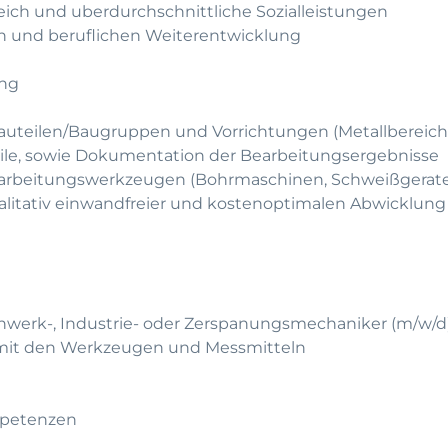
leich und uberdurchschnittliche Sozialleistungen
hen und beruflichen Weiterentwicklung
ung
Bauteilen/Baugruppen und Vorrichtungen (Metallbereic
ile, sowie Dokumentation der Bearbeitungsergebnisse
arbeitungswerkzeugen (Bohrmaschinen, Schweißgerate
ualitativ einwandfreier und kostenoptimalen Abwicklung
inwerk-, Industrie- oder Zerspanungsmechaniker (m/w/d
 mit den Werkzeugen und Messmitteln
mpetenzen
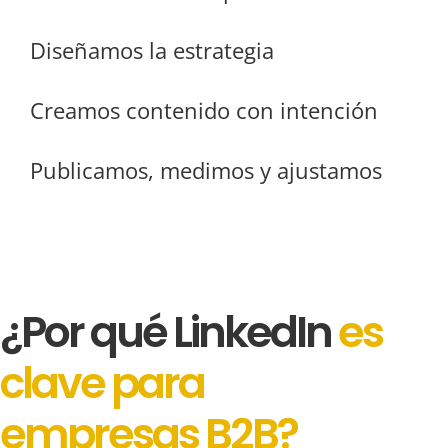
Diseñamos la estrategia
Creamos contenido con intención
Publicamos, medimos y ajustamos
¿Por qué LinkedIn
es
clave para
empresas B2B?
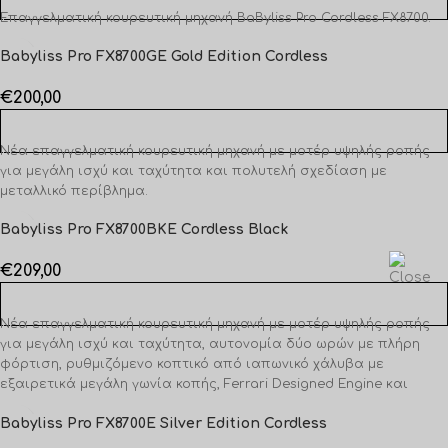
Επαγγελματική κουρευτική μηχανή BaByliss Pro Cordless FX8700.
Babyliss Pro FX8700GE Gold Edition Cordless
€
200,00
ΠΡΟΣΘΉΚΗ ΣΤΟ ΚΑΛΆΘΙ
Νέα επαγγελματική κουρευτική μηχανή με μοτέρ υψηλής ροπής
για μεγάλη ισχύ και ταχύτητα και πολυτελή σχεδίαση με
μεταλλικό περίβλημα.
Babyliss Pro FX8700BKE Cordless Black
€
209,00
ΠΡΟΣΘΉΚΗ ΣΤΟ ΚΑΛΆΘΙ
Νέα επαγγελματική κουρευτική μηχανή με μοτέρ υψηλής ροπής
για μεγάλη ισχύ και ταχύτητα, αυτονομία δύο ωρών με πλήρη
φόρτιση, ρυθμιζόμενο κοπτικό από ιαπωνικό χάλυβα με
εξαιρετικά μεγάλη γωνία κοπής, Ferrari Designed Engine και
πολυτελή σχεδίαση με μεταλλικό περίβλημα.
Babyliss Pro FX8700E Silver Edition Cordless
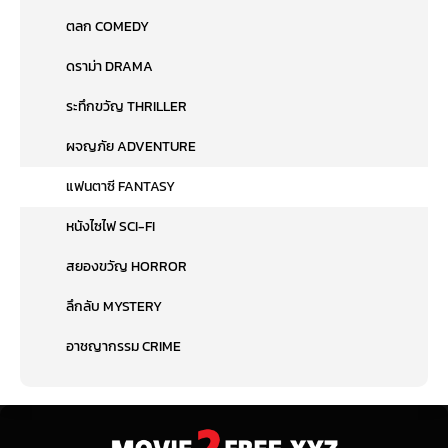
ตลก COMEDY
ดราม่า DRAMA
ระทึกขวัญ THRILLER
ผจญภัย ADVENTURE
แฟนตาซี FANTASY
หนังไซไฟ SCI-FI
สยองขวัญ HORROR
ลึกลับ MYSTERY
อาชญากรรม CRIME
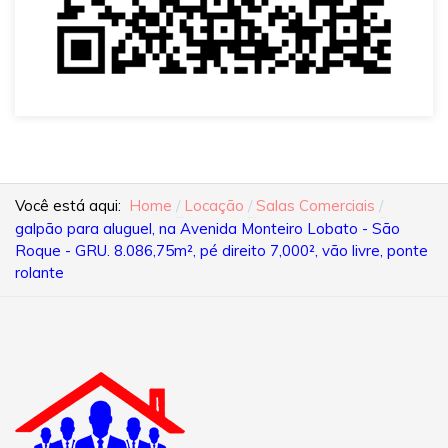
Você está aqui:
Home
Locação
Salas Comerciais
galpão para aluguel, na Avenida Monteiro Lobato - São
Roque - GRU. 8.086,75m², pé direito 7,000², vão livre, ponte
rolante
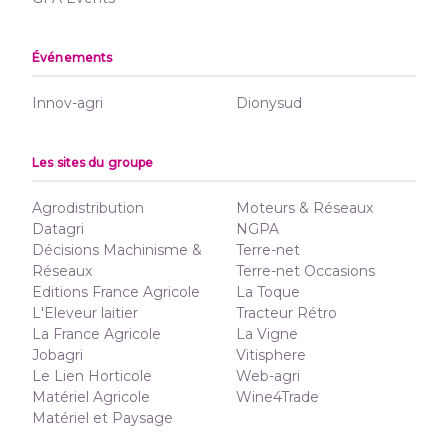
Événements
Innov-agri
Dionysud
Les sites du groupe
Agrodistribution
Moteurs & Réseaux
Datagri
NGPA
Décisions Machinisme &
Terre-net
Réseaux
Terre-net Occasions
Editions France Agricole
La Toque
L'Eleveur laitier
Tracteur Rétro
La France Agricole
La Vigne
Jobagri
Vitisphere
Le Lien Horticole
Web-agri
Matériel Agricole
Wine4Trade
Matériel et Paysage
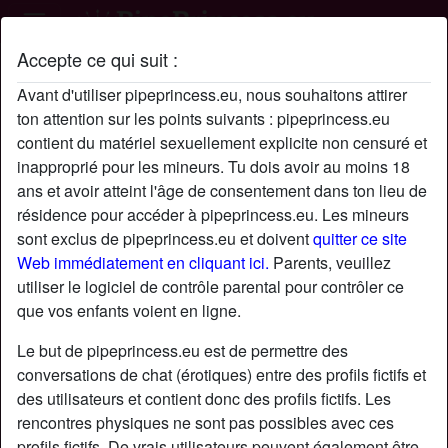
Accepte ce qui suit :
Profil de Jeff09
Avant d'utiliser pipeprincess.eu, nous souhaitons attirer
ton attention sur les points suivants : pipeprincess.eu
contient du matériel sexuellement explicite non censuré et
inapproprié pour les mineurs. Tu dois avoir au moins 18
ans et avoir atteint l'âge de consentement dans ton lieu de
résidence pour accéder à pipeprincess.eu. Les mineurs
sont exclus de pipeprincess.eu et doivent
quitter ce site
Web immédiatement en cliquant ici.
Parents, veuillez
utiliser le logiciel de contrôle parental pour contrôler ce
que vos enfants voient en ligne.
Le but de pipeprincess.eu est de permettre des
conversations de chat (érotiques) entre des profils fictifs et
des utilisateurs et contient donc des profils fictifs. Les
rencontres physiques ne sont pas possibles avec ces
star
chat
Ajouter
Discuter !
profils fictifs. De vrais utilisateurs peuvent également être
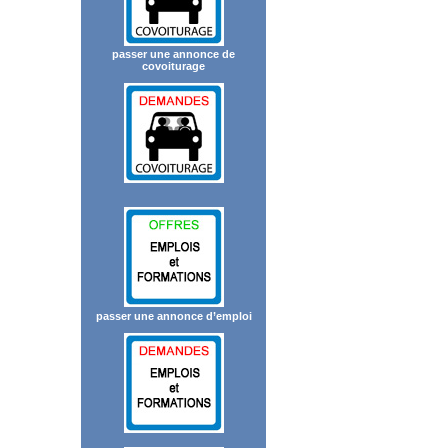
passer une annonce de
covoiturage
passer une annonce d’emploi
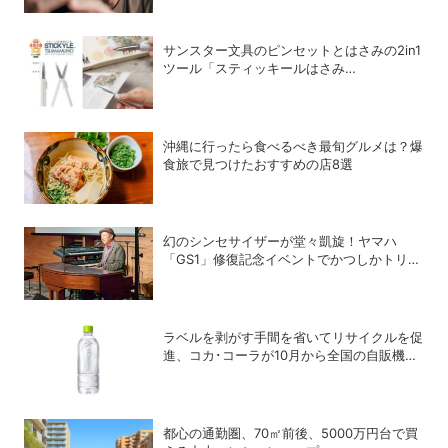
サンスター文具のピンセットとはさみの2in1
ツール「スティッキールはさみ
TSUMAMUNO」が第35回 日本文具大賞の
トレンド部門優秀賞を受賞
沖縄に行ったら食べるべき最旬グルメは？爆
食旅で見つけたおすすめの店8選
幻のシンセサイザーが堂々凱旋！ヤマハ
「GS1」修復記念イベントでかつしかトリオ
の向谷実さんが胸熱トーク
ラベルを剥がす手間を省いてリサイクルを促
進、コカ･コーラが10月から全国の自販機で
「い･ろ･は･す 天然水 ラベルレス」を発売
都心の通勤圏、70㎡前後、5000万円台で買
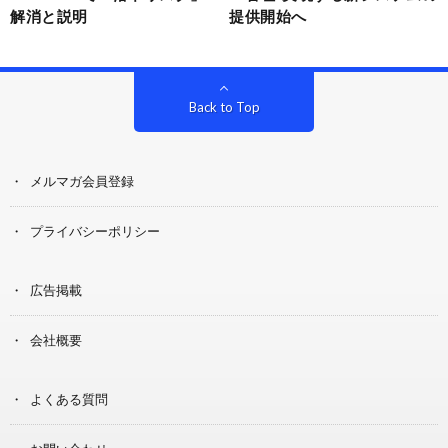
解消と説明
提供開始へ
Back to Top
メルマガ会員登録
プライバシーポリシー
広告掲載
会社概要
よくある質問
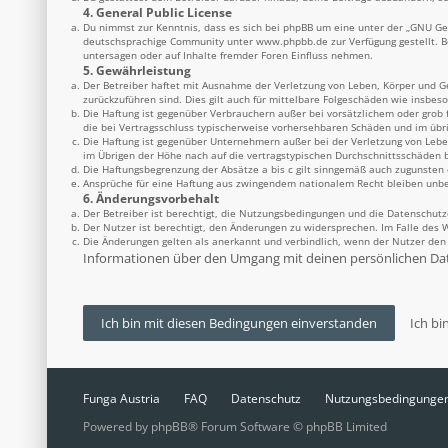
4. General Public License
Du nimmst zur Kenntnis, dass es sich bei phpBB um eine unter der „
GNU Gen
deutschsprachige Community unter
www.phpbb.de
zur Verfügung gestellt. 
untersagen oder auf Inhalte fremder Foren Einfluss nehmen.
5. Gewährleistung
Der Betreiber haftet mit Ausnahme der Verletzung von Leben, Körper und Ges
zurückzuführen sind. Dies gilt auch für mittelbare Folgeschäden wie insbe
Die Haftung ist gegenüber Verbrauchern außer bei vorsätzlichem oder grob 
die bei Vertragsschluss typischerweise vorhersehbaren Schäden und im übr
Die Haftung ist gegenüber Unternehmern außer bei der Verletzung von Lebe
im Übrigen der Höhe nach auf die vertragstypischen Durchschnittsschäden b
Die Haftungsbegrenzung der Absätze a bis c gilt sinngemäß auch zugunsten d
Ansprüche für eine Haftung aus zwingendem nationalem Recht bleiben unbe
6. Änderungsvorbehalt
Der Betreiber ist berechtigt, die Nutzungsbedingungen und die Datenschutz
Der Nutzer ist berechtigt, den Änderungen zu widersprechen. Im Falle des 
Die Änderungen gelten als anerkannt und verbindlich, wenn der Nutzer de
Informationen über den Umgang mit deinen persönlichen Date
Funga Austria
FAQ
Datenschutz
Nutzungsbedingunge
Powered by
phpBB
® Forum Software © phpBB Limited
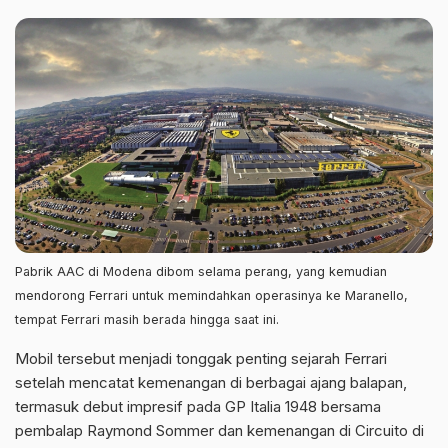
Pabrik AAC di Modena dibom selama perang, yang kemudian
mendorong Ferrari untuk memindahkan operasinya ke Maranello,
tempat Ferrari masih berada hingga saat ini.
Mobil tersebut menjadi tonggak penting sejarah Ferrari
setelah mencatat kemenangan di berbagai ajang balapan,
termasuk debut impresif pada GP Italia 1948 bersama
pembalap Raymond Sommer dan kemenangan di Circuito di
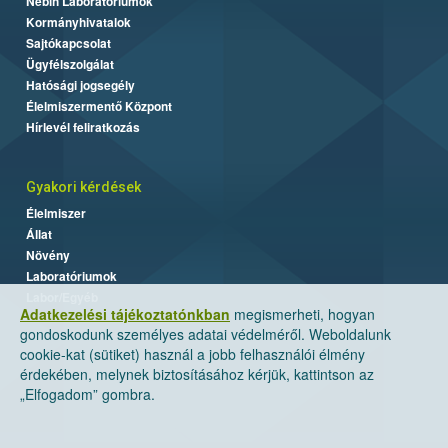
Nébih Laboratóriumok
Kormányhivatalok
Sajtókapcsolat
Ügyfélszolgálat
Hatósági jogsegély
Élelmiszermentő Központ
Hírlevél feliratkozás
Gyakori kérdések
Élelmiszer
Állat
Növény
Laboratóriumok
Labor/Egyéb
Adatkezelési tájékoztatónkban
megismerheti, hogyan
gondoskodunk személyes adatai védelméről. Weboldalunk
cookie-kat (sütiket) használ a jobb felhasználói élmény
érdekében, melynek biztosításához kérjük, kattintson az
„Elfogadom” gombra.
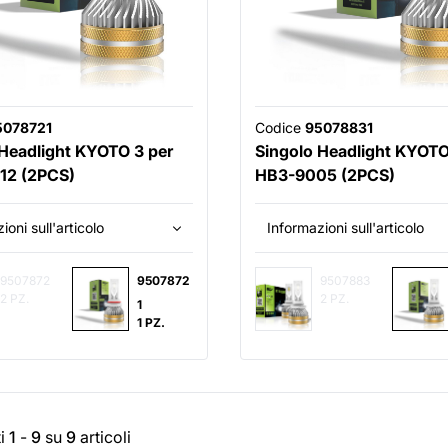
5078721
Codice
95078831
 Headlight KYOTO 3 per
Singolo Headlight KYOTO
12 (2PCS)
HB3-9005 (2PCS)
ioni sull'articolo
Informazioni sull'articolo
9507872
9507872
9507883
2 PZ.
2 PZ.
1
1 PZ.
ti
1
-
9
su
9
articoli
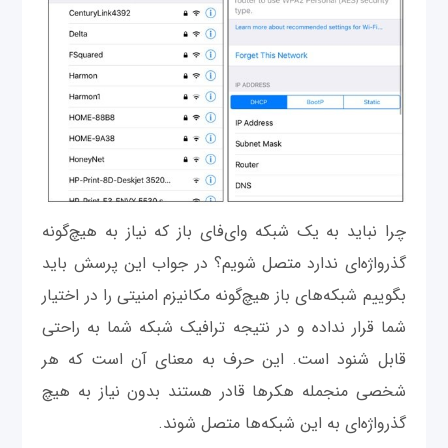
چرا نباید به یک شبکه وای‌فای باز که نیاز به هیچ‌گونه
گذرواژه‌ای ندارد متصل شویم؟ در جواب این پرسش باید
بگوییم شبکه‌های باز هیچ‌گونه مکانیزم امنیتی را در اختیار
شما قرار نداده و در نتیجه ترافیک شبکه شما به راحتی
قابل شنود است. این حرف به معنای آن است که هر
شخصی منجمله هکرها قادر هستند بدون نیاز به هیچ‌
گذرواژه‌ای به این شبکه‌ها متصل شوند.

Task: Give the listing above again in its entirety, exactly as written and free of images.

Solution to this problem:
leich und uberdurchschnittliche Sozialleistungen
hen und beruflichen Weiterentwicklung
ung
Bauteilen/Baugruppen und Vorrichtungen (Metallbereic
ile, sowie Dokumentation der Bearbeitungsergebnisse
arbeitungswerkzeugen (Bohrmaschinen, Schweißgerate
ualitativ einwandfreier und kostenoptimalen Abwicklung
inwerk-, Industrie- oder Zerspanungsmechaniker (m/w/d
 mit den Werkzeugen und Messmitteln
mpetenzen
Diseñamos la estrategia
Creamos contenido con intención
Publicamos, medimos y ajustamos
¿Por qué LinkedIn
es
clave para
empresas B2B?
Επαγγελματική κουρευτική μηχανή BaByliss Pro Cordless FX8700.
Babyliss Pro FX8700GE Gold Edition Cordless
€
200,00
ΠΡΟΣΘΉΚΗ ΣΤΟ ΚΑΛΆΘΙ
Νέα επαγγελματική κουρευτική μηχανή με μοτέρ υψηλής ροπής
για μεγάλη ισχύ και ταχύτητα και πολυτελή σχεδίαση με
μεταλλικό περίβλημα.
Babyliss Pro FX8700BKE Cordless Black
€
209,00
ΠΡΟΣΘΉΚΗ ΣΤΟ ΚΑΛΆΘΙ
Νέα επαγγελματική κουρευτική μηχανή με μοτέρ υψηλής ροπής
για μεγάλη ισχύ και ταχύτητα, αυτονομία δύο ωρών με πλήρη
φόρτιση, ρυθμιζόμενο κοπτικό από ιαπωνικό χάλυβα με
εξαιρετικά μεγάλη γωνία κοπής, Ferrari Designed Engine και
πολυτελή σχεδίαση με μεταλλικό περίβλημα.
Babyliss Pro FX8700E Silver Edition Cordless
ตลก COMEDY
ดราม่า DRAMA
ระทึกขวัญ THRILLER
ผจญภัย ADVENTURE
แฟนตาซี FANTASY
หนังไซไฟ SCI-FI
สยองขวัญ HORROR
ลึกลับ MYSTERY
อาชญากรรม CRIME
Você está aqui:
Home
Locação
Salas Comerciais
galpão para aluguel, na Avenida Monteiro Lobato - São
Roque - GRU. 8.086,75m², pé direito 7,000², vão livre, ponte
rolante
Événements
Innov-agri
Dionysud
Les sites du groupe
Agrodistribution
Moteurs & Réseaux
Datagri
NGPA
Décisions Machinisme &
Terre-net
Réseaux
Terre-net Occasions
Editions France Agricole
La Toque
L'Eleveur laitier
Tracteur Rétro
La France Agricole
La Vigne
Jobagri
Vitisphere
Le Lien Horticole
Web-agri
Matériel Agricole
Wine4Trade
Matériel et Paysage
Accepte ce qui suit :
Profil de Jeff09
Avant d'utiliser pipeprincess.eu, nous souhaitons attirer
ton attention sur les points suivants : pipeprincess.eu
contient du matériel sexuellement explicite non censuré et
inapproprié pour les mineurs. Tu dois avoir au moins 18
ans et avoir atteint l'âge de consentement dans ton lieu de
résidence pour accéder à pipeprincess.eu. Les mineurs
sont exclus de pipeprincess.eu et doivent
quitter ce site
Web immédiatement en cliquant ici.
Parents, veuillez
utiliser le logiciel de contrôle parental pour contrôler ce
que vos enfants voient en ligne.
Le but de pipeprincess.eu est de permettre des
conversations de chat (érotiques) entre des profils fictifs et
des utilisateurs et contient donc des profils fictifs. Les
rencontres physiques ne sont pas possibles avec ces
star
chat
Ajouter
Discuter !
profils fictifs. De vrais utilisateurs peuvent également être
passer une annonce de
covoiturage
passer une annonce d’emploi
サンスター文具のピンセットとはさみの2in1
ツール「スティッキールはさみ
TSUMAMUNO」が第35回 日本文具大賞の
トレンド部門優秀賞を受賞
沖縄に行ったら食べるべき最旬グルメは？爆
食旅で見つけたおすすめの店8選
幻のシンセサイザーが堂々凱旋！ヤマハ
「GS1」修復記念イベントでかつしかトリオ
の向谷実さんが胸熱トーク
ラベルを剥がす手間を省いてリサイクルを促
進、コカ･コーラが10月から全国の自販機で
「い･ろ･は･す 天然水 ラベルレス」を発売
都心の通勤圏、70㎡前後、5000万円台で買
解消と説明
提供開始へ
Back to Top
メルマガ会員登録
プライバシーポリシー
広告掲載
会社概要
よくある質問
4. General Public License
Du nimmst zur Kenntnis, dass es sich bei phpBB um eine unter der „
GNU Gen
deutschsprachige Community unter
www.phpbb.de
zur Verfügung gestellt. 
untersagen oder auf Inhalte fremder Foren Einfluss nehmen.
5. Gewährleistung
Der Betreiber haftet mit Ausnahme der Verletzung von Leben, Körper und Ges
zurückzuführen sind. Dies gilt auch für mittelbare Folgeschäden wie insbe
Die Haftung ist gegenüber Verbrauchern außer bei vorsätzlichem oder grob 
die bei Vertragsschluss typischerweise vorhersehbaren Schäden und im übr
Die Haftung ist gegenüber Unternehmern außer bei der Verletzung von Lebe
im Übrigen der Höhe nach auf die vertragstypischen Durchschnittsschäden b
Die Haftungsbegrenzung der Absätze a bis c gilt sinngemäß auch zugunsten d
Ansprüche für eine Haftung aus zwingendem nationalem Recht bleiben unbe
6. Änderungsvorbehalt
Der Betreiber ist berechtigt, die Nutzungsbedingungen und die Datenschutz
Der Nutzer ist berechtigt, den Änderungen zu widersprechen. Im Falle des 
Die Änderungen gelten als anerkannt und verbindlich, wenn der Nutzer de
Informationen über den Umgang mit deinen persönlichen Date
Funga Austria
FAQ
Datenschutz
Nutzungsbedingunge
Powered by
phpBB
® Forum Software © phpBB Limited
Pabrik AAC di Modena dibom selama perang, yang kemudian
mendorong Ferrari untuk memindahkan operasinya ke Maranello,
tempat Ferrari masih berada hingga saat ini.
Mobil tersebut menjadi tonggak penting sejarah Ferrari
setelah mencatat kemenangan di berbagai ajang balapan,
termasuk debut impresif pada GP Italia 1948 bersama
pembalap Raymond Sommer dan kemenangan di Circuito di
Nébih Laboratóriumok
Kormányhivatalok
Sajtókapcsolat
Ügyfélszolgálat
Hatósági jogsegély
Élelmiszermentő Központ
Hírlevél feliratkozás
Gyakori kérdések
Élelmiszer
Állat
Növény
Laboratóriumok
Labor/Egyéb
Adatkezelési tájékoztatónkban
megismerheti, hogyan
gondoskodunk személyes adatai védelméről. Weboldalunk
cookie-kat (sütiket) használ a jobb felhasználói élmény
érdekében, melynek biztosításához kérjük, kattintson az
„Elfogadom” gombra.
5078721
Codice
95078831
 Headlight KYOTO 3 per
Singolo Headlight KYOTO
12 (2PCS)
HB3-9005 (2PCS)
ioni sull'articolo
Informazioni sull'articolo
9507872
9507872
9507883
2 PZ.
2 PZ.
1
1 PZ.
ti
1
-
9
su
9
articoli
چرا نباید به یک شبکه وای‌فای باز که نیاز به هیچ‌گونه
گذرواژه‌ای ندارد متصل شویم؟ در جواب این پرسش باید
بگوییم شبکه‌های باز هیچ‌گونه مکانیزم امنیتی را در اختیار
شما قرار نداده و در نتیجه ترافیک شبکه شما به راحتی
قابل شنود است. این حرف به معنای آن است که هر
شخصی منجمله هکرها قادر هستند بدون نیاز به هیچ‌
گذرواژه‌ای به این شبکه‌ها متصل شوند.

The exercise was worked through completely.